Convém observar que, além desses, outro argumento também é muito utilizado entre os doutrinadores para defender a vedação da reformatio in pejus nos processos administrativos sancionatórios, o qual consiste em cotejar o procedimento de revisão de que trata o art. 65 da Lei nº 9.784/99 com o art. 64, do mesmo Diploma, dispondo este sobre recursos, embora tais institutos não se confundam. Válido de se registrar, entretanto, é o entendimento de Rafael Munhoz de Mello:

Se em processo de revisão, à luz de “fatos novos ou circunstâncias relevantes”, não se pode admitir o agravamento da sanção, a mesma regra deve valer para os recursos interpostos no curso do processo, que devolvem ao órgão superior o exame dos mesmos fatos e circunstâncias já apreciadas pelo órgão a quo. É dizer, nem mesmo um fato novo, até então desconhecido pela Administração Pública, que revele a “inadequação da sanção aplicada”, pode levar ao agravamento da medida sancionadora, sob pena de ofensa à regra que veda a reformatio in pejus. Com maior razão a vedação deve ser aplicada aos recursos administrativos. (grifos do autor).[23]

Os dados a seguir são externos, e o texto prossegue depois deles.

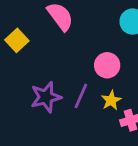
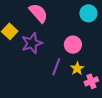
purple star: (46, 97) -> (32, 43), moved

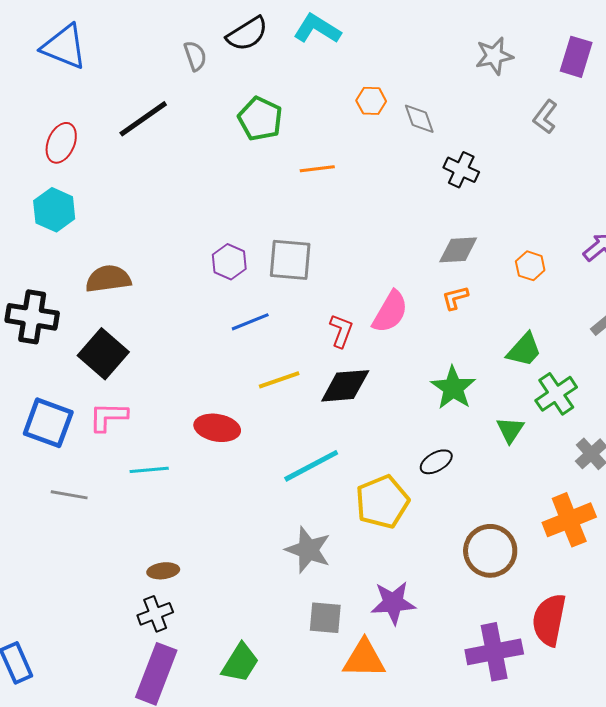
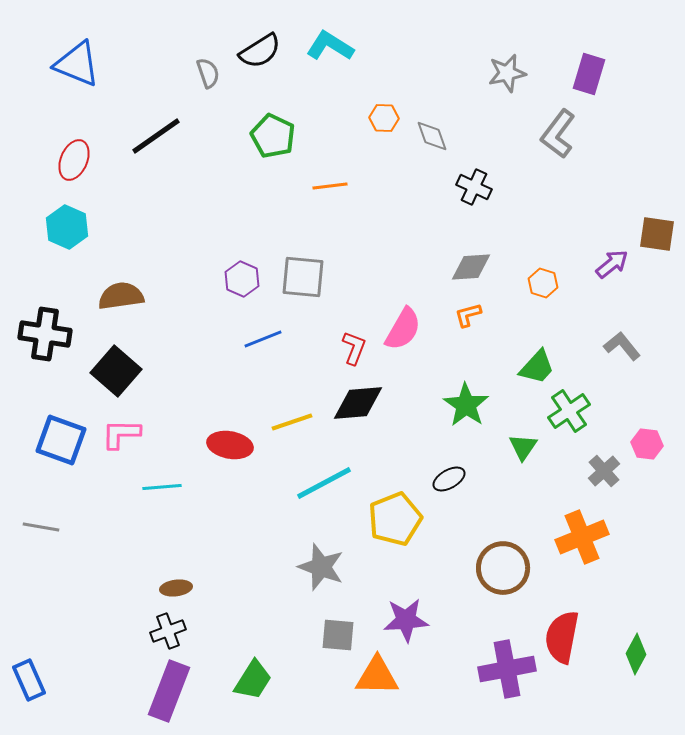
gray L-shape: (545, 117) -> (558, 134), size x1.4
yellow line: (279, 380) -> (292, 422), moved
gray line: (69, 495) -> (41, 527), moved

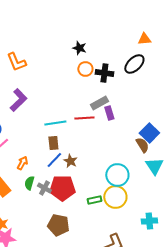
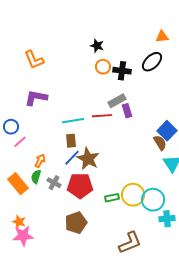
purple L-shape: (18, 100) -> (36, 98), turned -125
brown star: (70, 161) -> (88, 159), size x1.6
cyan circle: (117, 175) -> (153, 200), moved
green semicircle: (29, 183) -> (36, 177), moved
gray cross: (44, 188) -> (54, 183), moved
brown pentagon: (58, 225) -> (76, 223), turned -30

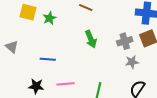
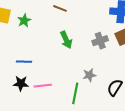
gray star: (132, 62) -> (89, 75), moved
black star: (36, 86) -> (21, 83), moved

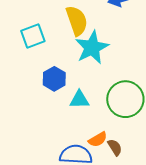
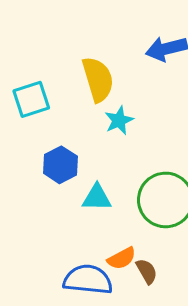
cyan star: (92, 47) -> (119, 120), size x0.6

Apreciados tais posicionamentos, é de inferir que a corrente doutrinária que rejeita a aplicação da reformatio in pejus nos processos administrativos disciplinares e sancionatórios baseia-se no fiel cumprimento dos princípios do contraditório, da ampla defesa e da segurança jurídica, consagrados como garantias fundamentais pela Constituição de 1988, cuja “real obediência se dará com a efetiva possibilidade de defesa e produção de provas pelos ‘acusados’ e, também, à possibilidade de recurso, quando a decisão não lhe for favorável”, conforme lição de Helena Marques Junqueira, que ainda assevera: “É consenso entre a maioria da doutrina a total proibição da reformatio in pejus, para os processos disciplinares ou sancionatórios”[24], aos quais deverão ser aplicados os princípios de Direito Penal.

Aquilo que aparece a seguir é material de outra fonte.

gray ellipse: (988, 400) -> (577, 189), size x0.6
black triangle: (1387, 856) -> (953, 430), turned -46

Verifica-se, por fim, uma vertente doutrinária mista, que admite que o agravamento da sanção é passível de ser aplicado nos processos administrativos, embora com restrições, ou seja, desde que observadas certas condições, inclusive buscando conciliar os princípios clássicos da Administração Pública com as garantias fundamentais a serem observadas nos processos judiciais e administrativos.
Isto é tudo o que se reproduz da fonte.